While this report offers a national overview, real estate nuances reveal that local markets vary widely. Cities in the Midwest, such as Akron, Ohio; St. Louis; and Pittsburgh, show a balanced market with sufficient supply to meet demand. Others, including Raleigh, North Carolina; Des Moines, Iowa; and Grand Rapids, Michigan, have made strides in adding affordable listings, but not enough to fully satisfy demand.
Conversely, over 40% of the largest 100 metropolitan markets in the nation are still experiencing significant struggles. Urban areas like Seattle and Washington, D.C., while seeing increases in affordable home supply, still require incomes exceeding $150,000 annually for households to afford half of the listings available.
Markets that once overheated have begun to cool, with cities like Austin, Texas; San Francisco; and Denver now boasting higher supplies of affordable homes that exceed pre-pandemic levels.
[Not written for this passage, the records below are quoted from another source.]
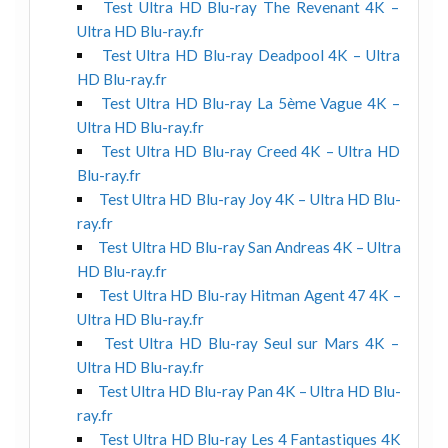
Test Ultra HD Blu-ray The Revenant 4K –
Ultra HD Blu-ray.fr
Test Ultra HD Blu-ray Deadpool 4K – Ultra
HD Blu-ray.fr
Test Ultra HD Blu-ray La 5ème Vague 4K –
Ultra HD Blu-ray.fr
Test Ultra HD Blu-ray Creed 4K – Ultra HD
Blu-ray.fr
Test Ultra HD Blu-ray Joy 4K – Ultra HD Blu-
ray.fr
Test Ultra HD Blu-ray San Andreas 4K – Ultra
HD Blu-ray.fr
Test Ultra HD Blu-ray Hitman Agent 47 4K –
Ultra HD Blu-ray.fr
Test Ultra HD Blu-ray Seul sur Mars 4K –
Ultra HD Blu-ray.fr
Test Ultra HD Blu-ray Pan 4K – Ultra HD Blu-
ray.fr
Test Ultra HD Blu-ray Les 4 Fantastiques 4K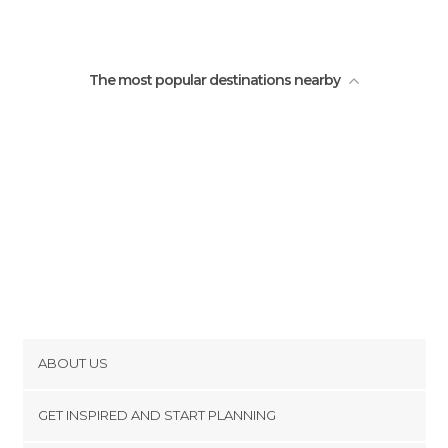
Square of the bicentenary
The most popular destinations nearby
ABOUT US
Cookies
GET INSPIRED AND START PLANNING
Privacy Policy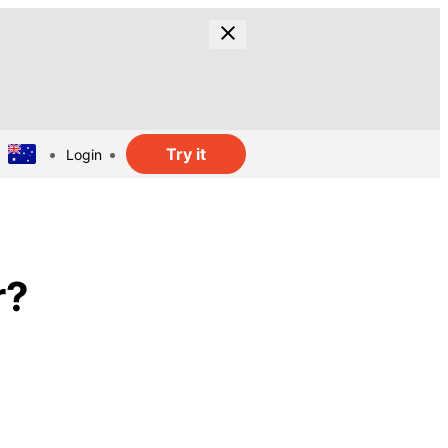
Try it
Login
r?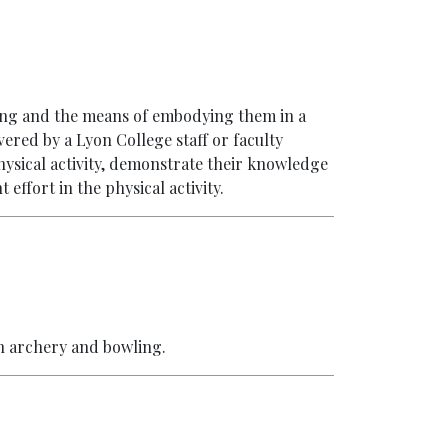
ving and the means of embodying them in a
vered by a Lyon College staff or faculty
hysical activity, demonstrate their knowledge
 effort in the physical activity.
in archery and bowling.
“This suggests that with a strategic mix of new construction, market adjustments, and targeted local policies, even historically challenging markets can shift towards a balanced state,” noted the report’s authors.
However, certain markets are deteriorating, particularly in Southern California, with Los Angeles and San Diego facing worsening conditions. New York City also features in this group, attributed to factors such as years of underbuilding, scarce land available for development, elevated construction expenses, restrictive zoning regulations, and rapid population influxes.
Although homebuilders are attempting to construct more affordable units, escalating costs, coupled with potential increases from tariffs and new immigration policies, pose significant challenges. Notably, single-family housing starts in March fell nearly 10% compared to the previous year.